**Exercise instructions**. Answer with the number of lines in the records that contain "hotell" and with nothing else.

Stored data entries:
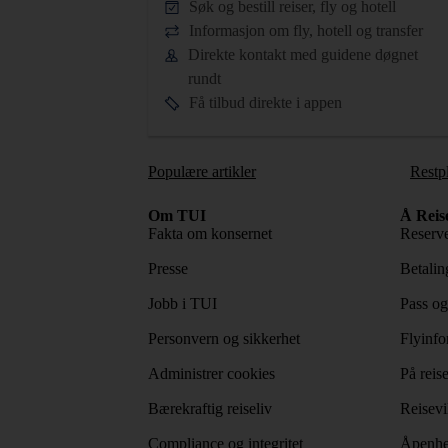
Søk og bestill reiser, fly og hotell
Informasjon om fly, hotell og transfer
Direkte kontakt med guidene døgnet
rundt
Få tilbud direkte i appen
Populære artikler
Restp
Om TUI
Å Reis
Fakta om konsernet
Reserve
Presse
Betaling
Jobb i TUI
Pass og
Personvern og sikkerhet
Flyinfo
Administrer cookies
På reis
Bærekraftig reiseliv
Reisevi
Compliance og integritet
Åpenhe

**Written solution**. 2